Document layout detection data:
────────────────────
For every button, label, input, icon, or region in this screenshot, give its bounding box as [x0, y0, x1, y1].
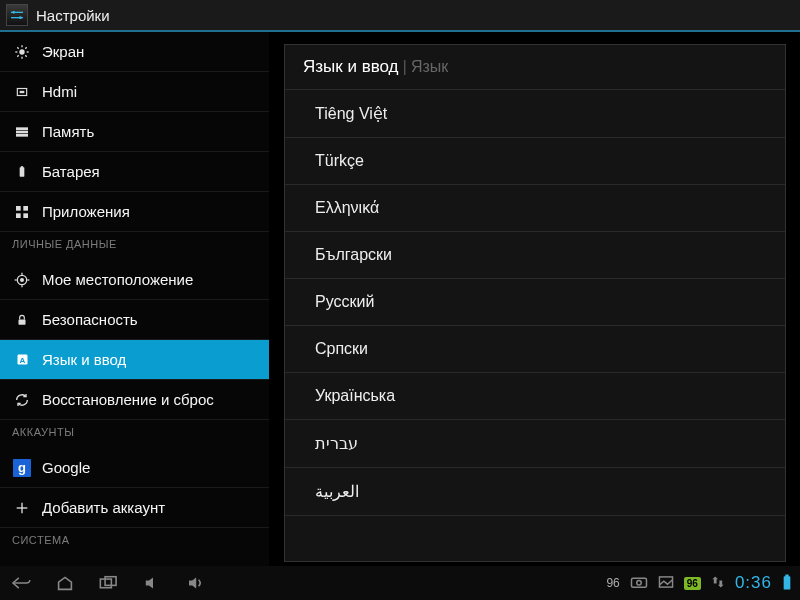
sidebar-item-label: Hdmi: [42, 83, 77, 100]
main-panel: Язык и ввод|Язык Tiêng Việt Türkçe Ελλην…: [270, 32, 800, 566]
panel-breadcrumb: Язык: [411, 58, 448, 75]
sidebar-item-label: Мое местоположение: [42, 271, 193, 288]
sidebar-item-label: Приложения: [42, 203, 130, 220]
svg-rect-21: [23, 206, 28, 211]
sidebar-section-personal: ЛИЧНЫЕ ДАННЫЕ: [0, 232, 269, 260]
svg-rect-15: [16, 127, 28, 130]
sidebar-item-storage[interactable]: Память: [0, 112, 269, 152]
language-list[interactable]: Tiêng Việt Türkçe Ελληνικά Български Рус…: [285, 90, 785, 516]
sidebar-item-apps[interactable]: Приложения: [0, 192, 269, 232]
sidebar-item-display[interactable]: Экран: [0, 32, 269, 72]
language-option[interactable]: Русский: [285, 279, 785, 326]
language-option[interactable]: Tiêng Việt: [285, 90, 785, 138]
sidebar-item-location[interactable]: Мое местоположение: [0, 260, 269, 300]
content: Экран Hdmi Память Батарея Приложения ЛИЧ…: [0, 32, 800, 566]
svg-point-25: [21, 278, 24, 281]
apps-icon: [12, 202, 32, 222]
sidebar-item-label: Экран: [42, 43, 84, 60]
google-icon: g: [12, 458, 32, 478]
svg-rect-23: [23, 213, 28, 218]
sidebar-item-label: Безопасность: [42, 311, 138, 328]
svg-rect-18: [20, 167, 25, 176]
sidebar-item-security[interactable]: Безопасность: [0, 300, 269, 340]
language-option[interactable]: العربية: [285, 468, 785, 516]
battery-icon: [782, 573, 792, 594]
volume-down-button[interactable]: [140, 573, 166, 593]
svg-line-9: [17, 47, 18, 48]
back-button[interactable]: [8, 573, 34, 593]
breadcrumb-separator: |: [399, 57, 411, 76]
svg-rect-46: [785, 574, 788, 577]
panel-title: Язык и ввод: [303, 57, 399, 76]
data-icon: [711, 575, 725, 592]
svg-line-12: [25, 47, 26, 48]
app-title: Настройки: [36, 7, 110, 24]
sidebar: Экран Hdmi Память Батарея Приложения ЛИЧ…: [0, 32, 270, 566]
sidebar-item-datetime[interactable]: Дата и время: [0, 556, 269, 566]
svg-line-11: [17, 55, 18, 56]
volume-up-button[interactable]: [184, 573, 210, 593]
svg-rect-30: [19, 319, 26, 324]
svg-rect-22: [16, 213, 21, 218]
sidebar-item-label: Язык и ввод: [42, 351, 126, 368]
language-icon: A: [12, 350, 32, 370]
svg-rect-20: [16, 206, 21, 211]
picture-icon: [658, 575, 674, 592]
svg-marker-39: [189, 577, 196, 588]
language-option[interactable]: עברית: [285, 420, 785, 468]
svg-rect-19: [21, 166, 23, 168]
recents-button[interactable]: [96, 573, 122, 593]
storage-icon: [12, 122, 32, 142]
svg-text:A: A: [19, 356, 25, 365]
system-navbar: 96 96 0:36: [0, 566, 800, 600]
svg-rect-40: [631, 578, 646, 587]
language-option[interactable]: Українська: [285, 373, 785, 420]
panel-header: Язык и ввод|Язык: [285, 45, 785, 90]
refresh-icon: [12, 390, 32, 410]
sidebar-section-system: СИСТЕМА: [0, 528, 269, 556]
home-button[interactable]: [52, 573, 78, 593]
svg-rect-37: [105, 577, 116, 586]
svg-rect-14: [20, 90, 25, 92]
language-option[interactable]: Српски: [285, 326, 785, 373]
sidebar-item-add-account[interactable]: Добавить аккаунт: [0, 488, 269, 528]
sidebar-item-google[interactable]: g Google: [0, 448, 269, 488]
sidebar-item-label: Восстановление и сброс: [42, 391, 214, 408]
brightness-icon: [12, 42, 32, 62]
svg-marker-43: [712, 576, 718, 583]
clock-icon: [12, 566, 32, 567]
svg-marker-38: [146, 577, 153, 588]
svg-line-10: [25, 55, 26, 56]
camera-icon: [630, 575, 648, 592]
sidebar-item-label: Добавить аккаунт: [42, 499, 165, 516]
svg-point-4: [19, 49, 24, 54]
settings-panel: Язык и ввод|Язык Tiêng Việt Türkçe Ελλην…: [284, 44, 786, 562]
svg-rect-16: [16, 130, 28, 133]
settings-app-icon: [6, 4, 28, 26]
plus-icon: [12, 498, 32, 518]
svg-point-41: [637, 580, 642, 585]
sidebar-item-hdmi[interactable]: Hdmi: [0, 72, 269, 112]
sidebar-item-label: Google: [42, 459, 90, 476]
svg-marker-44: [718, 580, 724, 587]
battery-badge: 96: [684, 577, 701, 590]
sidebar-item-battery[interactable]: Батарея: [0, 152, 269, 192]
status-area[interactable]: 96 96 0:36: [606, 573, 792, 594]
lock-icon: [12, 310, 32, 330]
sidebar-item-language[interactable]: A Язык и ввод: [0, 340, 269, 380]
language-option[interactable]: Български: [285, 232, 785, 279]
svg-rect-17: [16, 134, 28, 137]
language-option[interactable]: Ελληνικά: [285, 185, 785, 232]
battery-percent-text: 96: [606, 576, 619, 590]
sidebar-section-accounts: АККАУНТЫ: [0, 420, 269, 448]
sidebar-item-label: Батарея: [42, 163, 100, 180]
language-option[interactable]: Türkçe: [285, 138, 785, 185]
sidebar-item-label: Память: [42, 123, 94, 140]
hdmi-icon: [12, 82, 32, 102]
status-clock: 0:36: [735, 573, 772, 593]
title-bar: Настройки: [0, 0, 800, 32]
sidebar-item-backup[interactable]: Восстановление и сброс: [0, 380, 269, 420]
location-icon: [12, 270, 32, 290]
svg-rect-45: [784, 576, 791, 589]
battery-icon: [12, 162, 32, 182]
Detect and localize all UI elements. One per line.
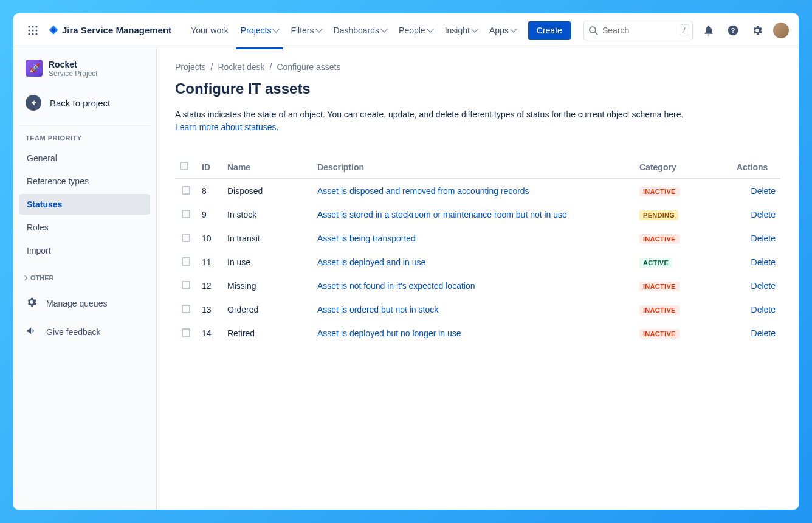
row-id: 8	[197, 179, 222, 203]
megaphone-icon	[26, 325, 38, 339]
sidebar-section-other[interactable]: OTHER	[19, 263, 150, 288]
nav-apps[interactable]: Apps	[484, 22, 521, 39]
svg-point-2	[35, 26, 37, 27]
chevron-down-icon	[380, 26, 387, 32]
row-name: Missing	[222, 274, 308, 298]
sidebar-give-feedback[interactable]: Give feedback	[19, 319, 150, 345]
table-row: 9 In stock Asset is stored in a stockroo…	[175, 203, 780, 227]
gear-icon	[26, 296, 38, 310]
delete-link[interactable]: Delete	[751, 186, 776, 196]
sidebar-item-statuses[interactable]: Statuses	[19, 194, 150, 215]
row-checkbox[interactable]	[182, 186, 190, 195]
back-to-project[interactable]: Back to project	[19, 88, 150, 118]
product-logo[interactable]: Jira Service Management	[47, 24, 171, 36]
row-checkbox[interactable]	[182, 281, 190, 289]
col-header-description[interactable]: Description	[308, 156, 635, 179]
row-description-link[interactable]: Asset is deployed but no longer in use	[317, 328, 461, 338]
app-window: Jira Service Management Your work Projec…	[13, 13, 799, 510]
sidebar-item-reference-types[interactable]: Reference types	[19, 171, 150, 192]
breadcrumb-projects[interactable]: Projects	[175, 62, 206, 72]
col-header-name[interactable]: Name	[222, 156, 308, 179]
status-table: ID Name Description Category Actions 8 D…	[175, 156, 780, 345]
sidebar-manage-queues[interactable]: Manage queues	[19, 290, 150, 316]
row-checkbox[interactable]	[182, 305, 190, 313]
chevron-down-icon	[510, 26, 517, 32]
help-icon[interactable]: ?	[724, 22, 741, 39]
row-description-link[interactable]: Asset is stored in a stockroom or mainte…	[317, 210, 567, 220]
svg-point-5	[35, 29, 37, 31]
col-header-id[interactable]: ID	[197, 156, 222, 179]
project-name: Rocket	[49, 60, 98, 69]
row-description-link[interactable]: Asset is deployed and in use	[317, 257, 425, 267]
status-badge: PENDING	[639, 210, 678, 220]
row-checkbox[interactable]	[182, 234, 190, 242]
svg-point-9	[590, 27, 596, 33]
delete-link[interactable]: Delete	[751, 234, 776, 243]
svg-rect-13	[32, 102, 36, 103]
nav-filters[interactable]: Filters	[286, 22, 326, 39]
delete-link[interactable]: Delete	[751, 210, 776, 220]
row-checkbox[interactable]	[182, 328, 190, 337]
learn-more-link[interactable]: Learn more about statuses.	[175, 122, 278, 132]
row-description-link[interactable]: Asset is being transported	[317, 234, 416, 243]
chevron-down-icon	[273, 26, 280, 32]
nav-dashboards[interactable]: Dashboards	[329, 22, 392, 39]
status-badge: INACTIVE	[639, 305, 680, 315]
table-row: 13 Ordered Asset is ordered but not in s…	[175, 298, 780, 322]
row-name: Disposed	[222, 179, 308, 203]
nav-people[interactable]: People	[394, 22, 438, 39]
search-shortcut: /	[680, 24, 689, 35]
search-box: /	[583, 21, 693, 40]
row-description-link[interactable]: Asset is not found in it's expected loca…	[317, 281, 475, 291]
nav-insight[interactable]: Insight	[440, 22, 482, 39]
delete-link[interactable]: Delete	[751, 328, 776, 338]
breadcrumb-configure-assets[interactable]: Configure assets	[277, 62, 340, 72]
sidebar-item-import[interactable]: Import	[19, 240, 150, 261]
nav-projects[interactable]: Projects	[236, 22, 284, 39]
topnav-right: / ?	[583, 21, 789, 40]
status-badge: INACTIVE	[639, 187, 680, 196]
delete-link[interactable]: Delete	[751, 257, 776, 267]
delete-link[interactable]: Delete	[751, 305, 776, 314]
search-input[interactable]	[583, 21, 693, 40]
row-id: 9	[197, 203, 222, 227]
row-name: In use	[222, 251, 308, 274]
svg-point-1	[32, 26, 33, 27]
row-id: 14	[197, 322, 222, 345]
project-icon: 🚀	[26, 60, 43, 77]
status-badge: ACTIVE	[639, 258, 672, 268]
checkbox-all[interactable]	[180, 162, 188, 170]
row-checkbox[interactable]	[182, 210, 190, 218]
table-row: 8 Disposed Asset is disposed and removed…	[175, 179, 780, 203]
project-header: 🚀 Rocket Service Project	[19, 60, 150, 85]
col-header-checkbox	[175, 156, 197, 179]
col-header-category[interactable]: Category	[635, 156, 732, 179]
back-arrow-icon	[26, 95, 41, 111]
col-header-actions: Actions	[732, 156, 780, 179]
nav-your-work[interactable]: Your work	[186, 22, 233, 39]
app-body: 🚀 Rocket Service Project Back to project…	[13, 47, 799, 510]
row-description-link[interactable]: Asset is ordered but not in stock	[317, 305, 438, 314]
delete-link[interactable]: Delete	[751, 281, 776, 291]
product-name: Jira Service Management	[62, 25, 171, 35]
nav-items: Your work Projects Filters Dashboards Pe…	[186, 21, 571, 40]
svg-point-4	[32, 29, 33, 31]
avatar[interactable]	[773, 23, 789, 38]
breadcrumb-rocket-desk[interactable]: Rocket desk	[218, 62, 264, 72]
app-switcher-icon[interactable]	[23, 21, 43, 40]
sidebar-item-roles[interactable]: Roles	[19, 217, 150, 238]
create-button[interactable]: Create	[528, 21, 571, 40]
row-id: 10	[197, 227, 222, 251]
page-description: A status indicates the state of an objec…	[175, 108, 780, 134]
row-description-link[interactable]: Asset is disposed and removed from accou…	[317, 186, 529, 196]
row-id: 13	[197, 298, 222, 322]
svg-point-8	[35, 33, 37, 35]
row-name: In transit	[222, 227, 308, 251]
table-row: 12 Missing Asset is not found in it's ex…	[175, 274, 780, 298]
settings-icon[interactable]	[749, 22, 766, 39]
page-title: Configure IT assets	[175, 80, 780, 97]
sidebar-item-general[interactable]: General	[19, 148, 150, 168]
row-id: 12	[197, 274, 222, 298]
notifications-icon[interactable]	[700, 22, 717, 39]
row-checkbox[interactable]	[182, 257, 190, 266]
────────────────────
-- Exercise requirements --
Work through the records above. Copy every line with the string "checkbox".

-- Task response --
row-checkbox[interactable]	[182, 186, 190, 195]
row-checkbox[interactable]	[182, 281, 190, 289]
row-checkbox[interactable]	[182, 305, 190, 313]
row-checkbox[interactable]	[182, 234, 190, 242]
row-checkbox[interactable]	[182, 328, 190, 337]
checkbox-all[interactable]	[180, 162, 188, 170]
row-checkbox[interactable]	[182, 210, 190, 218]
col-header-checkbox	[175, 156, 197, 179]
row-checkbox[interactable]	[182, 257, 190, 266]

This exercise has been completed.